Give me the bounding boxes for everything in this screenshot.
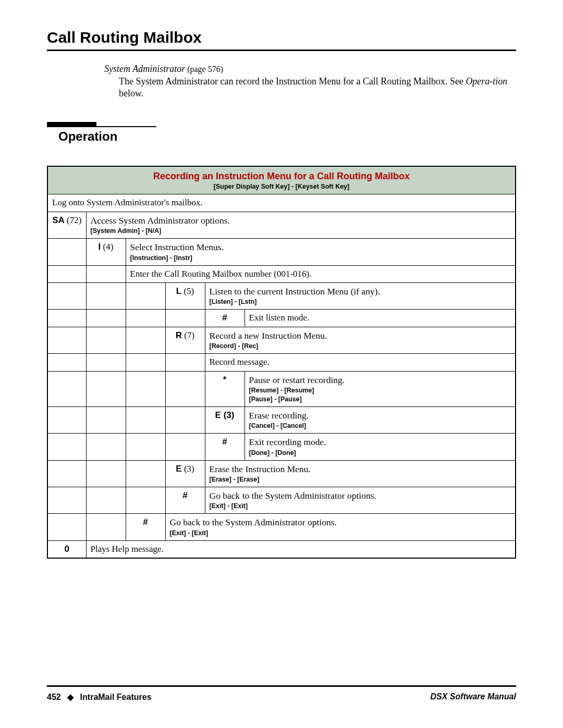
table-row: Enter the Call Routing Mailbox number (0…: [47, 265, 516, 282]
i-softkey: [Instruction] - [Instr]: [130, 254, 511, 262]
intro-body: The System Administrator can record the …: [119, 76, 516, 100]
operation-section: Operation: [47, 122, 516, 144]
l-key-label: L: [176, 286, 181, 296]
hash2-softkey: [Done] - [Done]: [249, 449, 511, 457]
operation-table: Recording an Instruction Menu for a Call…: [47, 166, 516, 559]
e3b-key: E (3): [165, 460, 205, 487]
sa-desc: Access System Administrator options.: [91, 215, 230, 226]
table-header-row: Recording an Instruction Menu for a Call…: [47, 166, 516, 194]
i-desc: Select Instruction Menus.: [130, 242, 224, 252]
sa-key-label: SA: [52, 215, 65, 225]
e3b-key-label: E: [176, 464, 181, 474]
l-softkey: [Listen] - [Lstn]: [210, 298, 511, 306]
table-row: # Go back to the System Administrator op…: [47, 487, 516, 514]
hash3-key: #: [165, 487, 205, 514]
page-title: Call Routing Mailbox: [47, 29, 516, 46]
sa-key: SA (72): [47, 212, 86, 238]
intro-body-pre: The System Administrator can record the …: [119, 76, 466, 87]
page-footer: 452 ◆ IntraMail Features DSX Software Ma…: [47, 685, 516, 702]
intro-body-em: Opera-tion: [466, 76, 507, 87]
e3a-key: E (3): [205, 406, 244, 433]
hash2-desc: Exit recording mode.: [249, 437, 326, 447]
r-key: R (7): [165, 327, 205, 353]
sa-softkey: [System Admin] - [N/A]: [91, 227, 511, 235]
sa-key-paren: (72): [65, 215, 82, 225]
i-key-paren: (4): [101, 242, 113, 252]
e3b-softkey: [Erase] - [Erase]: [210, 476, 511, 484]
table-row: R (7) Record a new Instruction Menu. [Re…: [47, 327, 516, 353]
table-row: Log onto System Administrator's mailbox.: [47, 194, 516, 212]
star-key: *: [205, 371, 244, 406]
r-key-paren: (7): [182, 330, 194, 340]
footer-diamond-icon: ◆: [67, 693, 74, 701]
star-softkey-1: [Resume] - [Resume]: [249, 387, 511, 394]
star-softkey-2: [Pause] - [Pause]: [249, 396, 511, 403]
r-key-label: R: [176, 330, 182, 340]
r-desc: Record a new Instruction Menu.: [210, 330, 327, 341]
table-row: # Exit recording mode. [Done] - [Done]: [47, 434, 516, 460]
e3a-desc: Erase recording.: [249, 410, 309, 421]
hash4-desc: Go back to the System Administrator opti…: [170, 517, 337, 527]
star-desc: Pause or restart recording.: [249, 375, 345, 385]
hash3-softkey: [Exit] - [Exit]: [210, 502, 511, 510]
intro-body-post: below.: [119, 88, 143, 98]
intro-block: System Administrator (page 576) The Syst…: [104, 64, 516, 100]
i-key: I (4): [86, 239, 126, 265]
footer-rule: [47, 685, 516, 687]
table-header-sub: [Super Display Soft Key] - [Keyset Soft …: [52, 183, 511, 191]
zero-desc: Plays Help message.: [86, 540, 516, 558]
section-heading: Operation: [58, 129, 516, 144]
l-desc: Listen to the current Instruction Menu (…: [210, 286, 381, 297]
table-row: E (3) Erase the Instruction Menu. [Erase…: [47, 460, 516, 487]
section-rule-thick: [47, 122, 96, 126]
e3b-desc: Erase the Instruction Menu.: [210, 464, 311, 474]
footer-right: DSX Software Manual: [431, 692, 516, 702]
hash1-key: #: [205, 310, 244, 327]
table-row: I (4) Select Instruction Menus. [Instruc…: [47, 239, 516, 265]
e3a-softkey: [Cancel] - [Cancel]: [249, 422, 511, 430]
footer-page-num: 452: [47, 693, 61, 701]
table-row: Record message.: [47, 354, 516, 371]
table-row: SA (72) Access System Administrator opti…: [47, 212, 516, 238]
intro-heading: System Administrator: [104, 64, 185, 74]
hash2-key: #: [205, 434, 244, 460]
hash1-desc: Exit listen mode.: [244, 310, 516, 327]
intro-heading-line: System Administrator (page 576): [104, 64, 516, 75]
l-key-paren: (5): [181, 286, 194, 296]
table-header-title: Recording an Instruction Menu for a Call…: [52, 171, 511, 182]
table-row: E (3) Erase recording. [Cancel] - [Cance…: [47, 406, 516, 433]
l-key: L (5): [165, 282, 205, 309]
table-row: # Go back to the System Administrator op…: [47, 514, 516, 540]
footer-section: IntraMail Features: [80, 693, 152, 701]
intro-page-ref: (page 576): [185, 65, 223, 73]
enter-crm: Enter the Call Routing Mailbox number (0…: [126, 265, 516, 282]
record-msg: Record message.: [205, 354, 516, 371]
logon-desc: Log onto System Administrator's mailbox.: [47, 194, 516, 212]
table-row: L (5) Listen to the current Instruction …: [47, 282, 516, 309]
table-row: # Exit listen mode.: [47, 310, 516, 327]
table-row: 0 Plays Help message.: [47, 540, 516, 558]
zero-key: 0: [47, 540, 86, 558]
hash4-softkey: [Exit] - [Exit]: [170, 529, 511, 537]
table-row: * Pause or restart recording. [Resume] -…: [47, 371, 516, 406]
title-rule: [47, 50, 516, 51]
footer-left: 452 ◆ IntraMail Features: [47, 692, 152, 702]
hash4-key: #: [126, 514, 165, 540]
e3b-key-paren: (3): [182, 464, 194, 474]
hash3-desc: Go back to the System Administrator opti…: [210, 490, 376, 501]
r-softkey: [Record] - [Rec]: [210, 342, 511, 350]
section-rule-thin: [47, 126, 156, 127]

★ ★ ★

### REQUIRED WORK
Find the string "IntraMail" in the records, then copy each line where it occurs.

### ANSWER FOR THIS EXERCISE
page-footer: 452 ◆ IntraMail Features DSX Software Ma…: [47, 685, 516, 702]
footer-section: IntraMail Features: [80, 693, 152, 701]
footer-left: 452 ◆ IntraMail Features: [47, 692, 152, 702]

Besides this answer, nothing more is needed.